🤖 AI Summary
This work addresses the challenge of preserving embedding relationships and ensuring topological-geometric consistency during the discrete evolution of multi-dimensional nested geometries (curves, surfaces, and volumetric domains). To this end, we propose a hierarchical multigrid data structure. Methodologically, our approach integrates an extended half-edge representation, homological mapping constraints, hierarchical correspondence encoding, and adaptive remeshing algorithms—enabling, for the first time, automatic, cross-dimensional topological-geometric co-updating and consistency maintenance of embedded geometries. The framework rigorously preserves boundary embedding relations. Its effectiveness is validated on tasks including UV-seam-aware surface simplification and periodic 2D/3D mesh generation.
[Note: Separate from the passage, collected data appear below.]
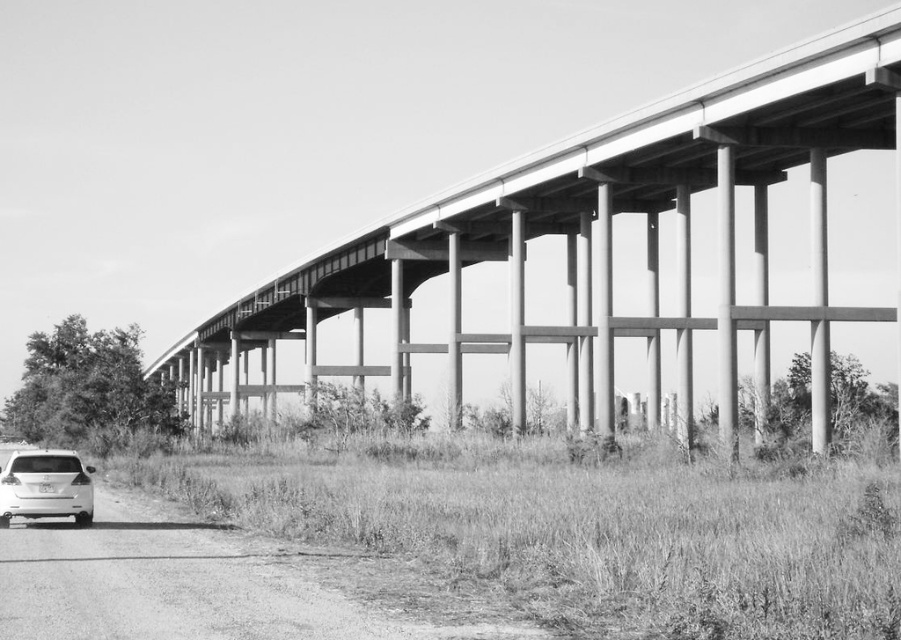 You are a photographer standing at the base of the concrete bridge at center. You want to take a photo of the white matte car at lower left parked on the dirt road. Considering the height of the bridge and the car, will the bridge block your view of the car?

The concrete bridge at center is taller than the white matte car at lower left, so the bridge will block your view of the car.

You are a delivery driver who needs to turn around your white matte car at lower left. The concrete bridge at center has a narrow section. Can you safely turn your car without hitting the bridge pillars?

The concrete bridge at center might be wider than white matte car at lower left, but the description does not specify the exact width of the narrow section. It is uncertain if the turn can be made safely without hitting the pillars. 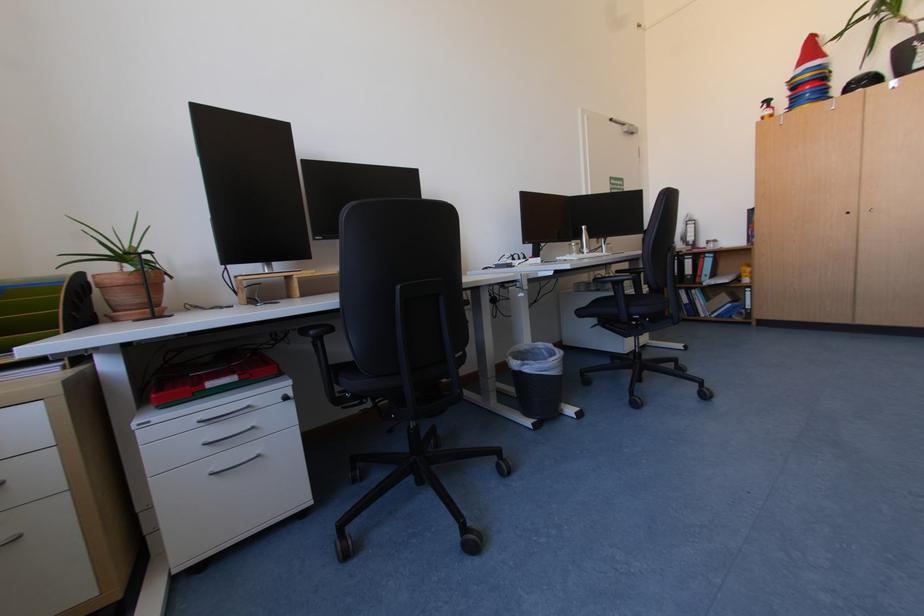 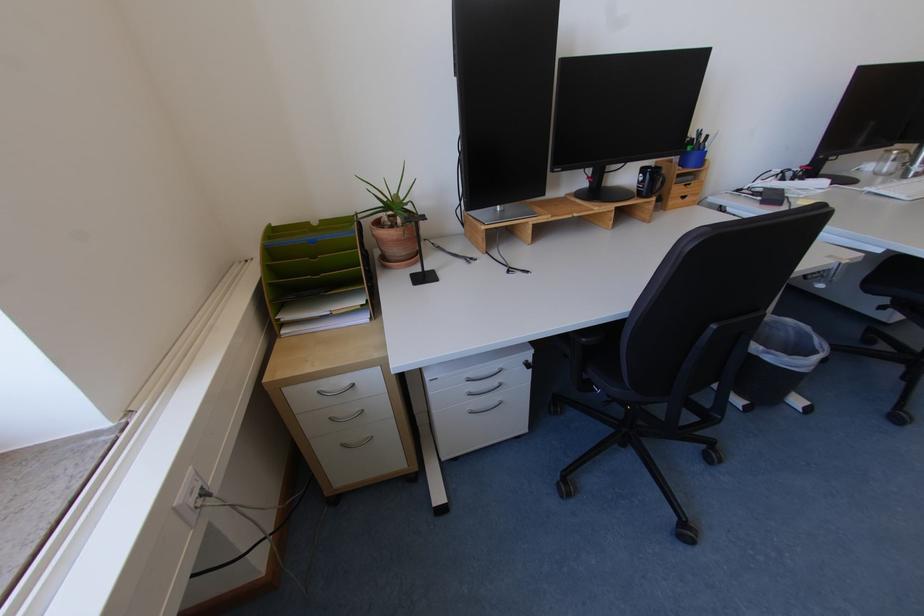 First-person continuous shooting, in which direction is the camera rotating?

The camera's rotation is toward left-down. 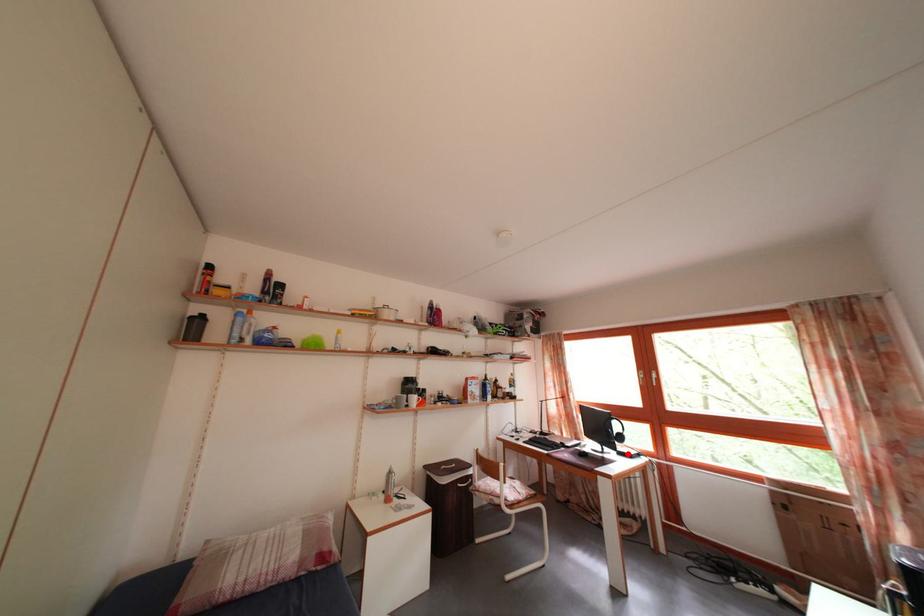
Furthermore, we extend TetWild with our framework, significantly improving the topological correctness and robustness of embedded volumetric structures.
📝 Abstract
Complex geometric tasks such as geometric modeling, physical simulation, and texture parametrization often involve the embedding of many complex sub-domains with potentially different dimensions. These tasks often require evolving the geometry and topology of the discretizations of these sub-domains, and guaranteeing a emph{consistent} overall embedding for the multiplicity of sub-domains is required to define boundary conditions. We propose a data structure and algorithmic framework for hierarchically encoding a collection of meshes, enabling topological and geometric changes to be automatically propagated with coherent correspondences between them. We demonstrate the effectiveness of our approach in surface mesh decimation while preserving UV seams, periodic 2D/3D meshing, and extending the TetWild algorithm to ensure topology preservation of the embedded structures.